Commits stacked on the same feature branch: 60e3d80 (B1) → 8527154 (B2) → 4b73375 (B3) → 1cf7901 (B4). No force-push, no rebase, no merge.

12. Test totals

Subset	New tests	Cold-pytest delta
Round A baseline	—	31 pass / 5 skip / 2 fail
B1	+12 (test_round_b1)	44 pass / 5 skip / 0 fail (closed pre-existing CLI smoke)
B2	+17 (test_approval)	61 pass / 5 skip / 0 fail
B3	+13 (test_safety)	74 pass / 5 skip / 0 fail
B4	+8 (test_cli_records)	82 pass / 5 skip / 0 fail

Full-suite reproducibility:

ssh contabo 'cd /opt/incomex/lark-client && env -u LARK_TEST_INTEGRATION .venv/bin/pytest -q'

13. Confirmations (addendum §8 inheritance + base-package §22)

No live Lark API call — all tests use mocks; dry-run / refuse paths block any path to LarkCore._request.
No production touched — production base 88-phai-cu (YSIkb8PxOaNaozs2vwalOOcagkf) never contacted; Base đệm only mentioned in test fixtures.
No deploy — no service restart, no Docker action, no nginx reload.
No push / merge / tag — feat/s177-sprint1-round-a remains local.
No MCP write enablement — cli/records.py _round_b_refusing_api_caller ensures every mutating CLI invocation raises before reaching Lark, even with --confirm. The MCP adapter is Sprint 2 scope.
No new bot, no credential rotation, no secret printed — gcloud secrets list --filter='name~LARK' was re-run only to re-confirm LARK_BACKUP_GPG_PUBKEY is still absent (status unchanged from Round A); no secret was read or accessed.
No KB docs created outside the s177 folder.
No self-advance to Sprint 2.
config/bases.yaml SHA256 unchanged — see §10.

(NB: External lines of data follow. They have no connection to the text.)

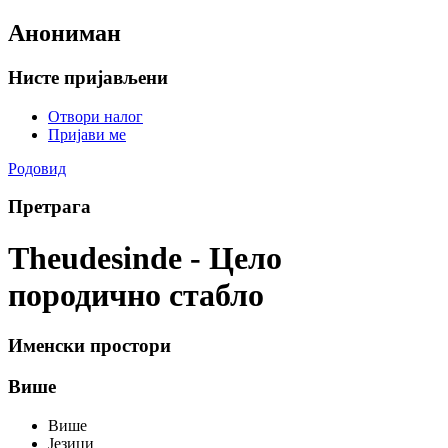
Анониман
Нисте пријављени
Отвори налог
Пријави ме
Родовид
Претрага
Theudesinde - Цело
породично стабло
Именски простори
Више
Више
Језици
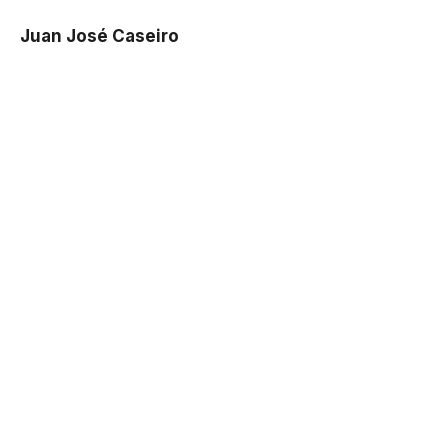
Juan José Caseiro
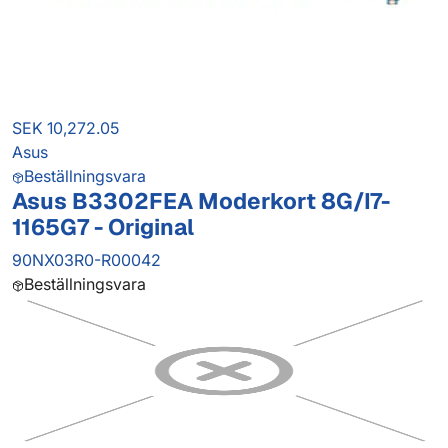
SEK 10,272.05
Asus
Beställningsvara
Asus B3302FEA Moderkort 8G/I7-
1165G7 - Original
90NX03R0-R00042
Beställningsvara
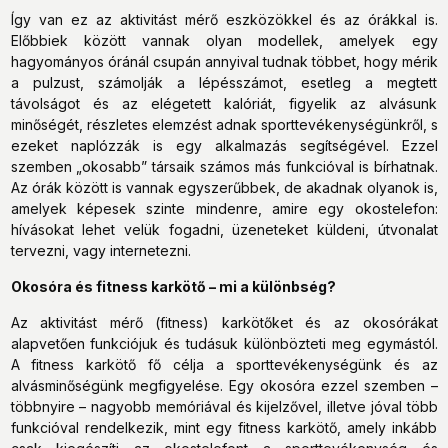
Így van ez az aktivitást mérő eszközökkel és az órákkal is.
Előbbiek között vannak olyan modellek, amelyek egy
hagyományos óránál csupán annyival tudnak többet, hogy mérik
a pulzust, számolják a lépésszámot, esetleg a megtett
távolságot és az elégetett kalóriát, figyelik az alvásunk
minőségét, részletes elemzést adnak sporttevékenységünkről, s
ezeket naplózzák is egy alkalmazás segítségével. Ezzel
szemben „okosabb” társaik számos más funkcióval is bírhatnak.
Az órák között is vannak egyszerűbbek, de akadnak olyanok is,
amelyek képesek szinte mindenre, amire egy okostelefon:
hívásokat lehet velük fogadni, üzeneteket küldeni, útvonalat
tervezni, vagy internetezni.
Okosóra és fitness karkötő – mi a különbség?
Az aktivitást mérő (fitness) karkötőket és az okosórákat
alapvetően funkciójuk és tudásuk különbözteti meg egymástól.
A fitness karkötő fő célja a sporttevékenységünk és az
alvásminőségünk megfigyelése. Egy okosóra ezzel szemben –
többnyire – nagyobb memóriával és kijelzővel, illetve jóval több
funkcióval rendelkezik, mint egy fitness karkötő, amely inkább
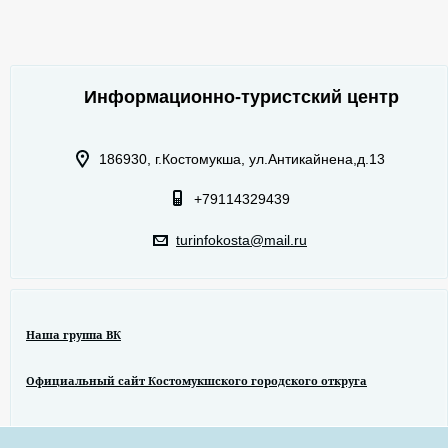
Информационно-туристский центр
186930, г.Костомукша, ул.Антикайнена,д.13
+79114329439
turinfokosta@mail.ru
Наша группа ВК
Официальный сайт Костомукшского городского откруга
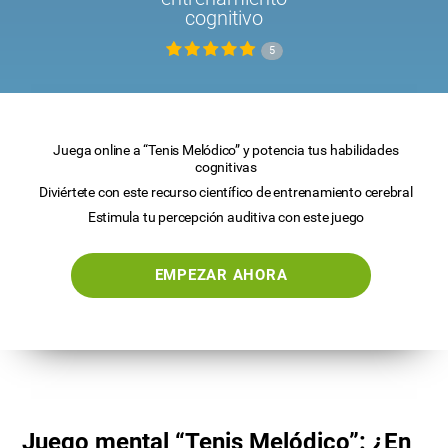
cognitivo
5
Juega online a “Tenis Melódico” y potencia tus habilidades
cognitivas
Diviértete con este recurso científico de entrenamiento cerebral
Estimula tu percepción auditiva con este juego
EMPEZAR AHORA
Juego mental “Tenis Melódico”: ¿En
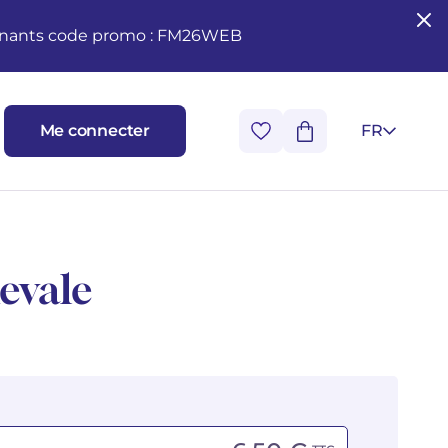
seignants code promo : FM26WEB
Me connecter
FR
evale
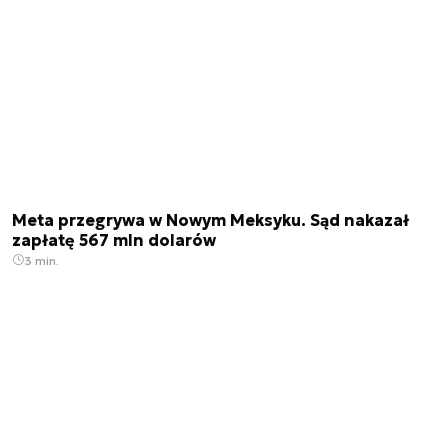
Meta przegrywa w Nowym Meksyku. Sąd nakazał
zapłatę 567 mln dolarów
3 min.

14. Outstanding items / recommendation for follow-on rounds

The four subsets shipped, but the following are still gated and should land before any Sprint 2 (MCP adapter) authorization:

GSM provisioning of LARK_BACKUP_GPG_PUBKEY. Still absent. SafetyLayer ships with a stub _default_gpg_backup that returns a synthetic backup_ref; the real GPG backend cannot ship until the public key lands in GSM (github-chatgpt-ggcloud project).
OQ-8 documentation citation. lark-api-limits.yaml :: write_endpoint_options still carries conservative defaults. A doc citation pass should flip client_token: false → true for endpoints where Lark official docs confirm support.
Real PII scanner. Round B ships a stub _default_pii_scanner returning empty metadata. The real scanner (S176 snapshot replay + regex registry) should land before any real write, even on Base đệm.
Real lock acquirer. Round B uses _no_lock. The real per-record lock (file-based or Redis) is necessary before concurrent CLI invocations against a single record can be safe.
Sprint 2 authorization. MCP adapter, once the above are in.
Optional polish. The LarkWriteService.create etc. could be refactored to use named arguments rather than mutating ctx.op — but the current shape works and is testable, so left as-is.

15. STOP

Round B execution complete. Round B is now the new baseline for any further Sprint 1 work or for Sprint 2 authorization decision. No further self-advance.